What you have to do:
Nothing outside the range below should be printed. Output exactly the lines from the line with "紮實又Q軟，裡面堅果也十分豐富" to the line with "即日起至5/8預購8折優惠。", both included.
Data for analysis: Begin
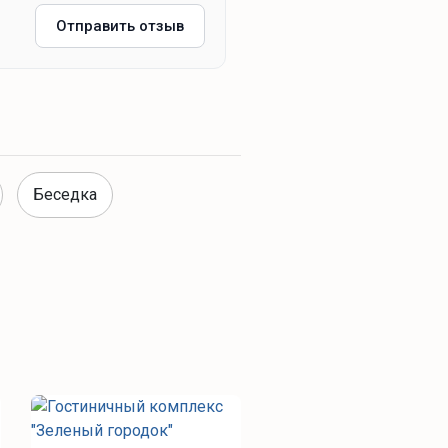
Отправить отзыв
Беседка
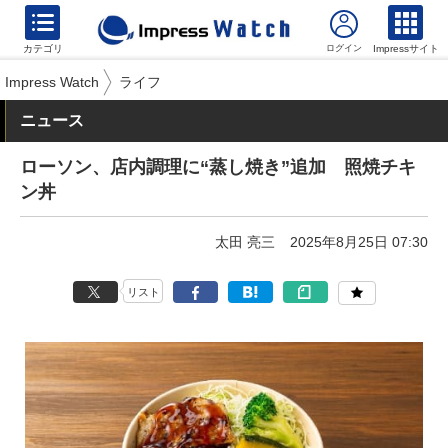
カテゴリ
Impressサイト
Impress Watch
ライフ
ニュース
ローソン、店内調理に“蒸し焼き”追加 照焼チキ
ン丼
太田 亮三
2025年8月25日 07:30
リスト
Data for analysis: End
Data for analysis: Begin
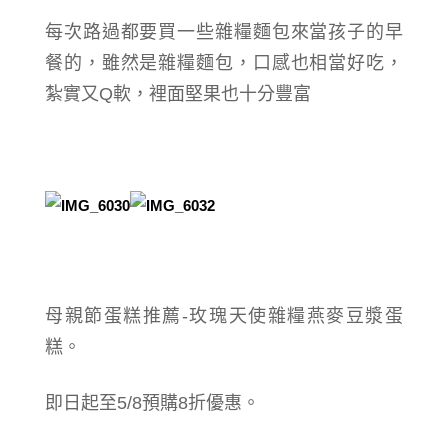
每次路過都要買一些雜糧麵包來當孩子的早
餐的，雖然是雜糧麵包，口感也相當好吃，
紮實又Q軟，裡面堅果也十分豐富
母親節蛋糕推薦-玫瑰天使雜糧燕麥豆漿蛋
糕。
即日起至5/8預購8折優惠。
Data for analysis: End
Solution:
紮實又Q軟，裡面堅果也十分豐富
母親節蛋糕推薦-玫瑰天使雜糧燕麥豆漿蛋
糕。
即日起至5/8預購8折優惠。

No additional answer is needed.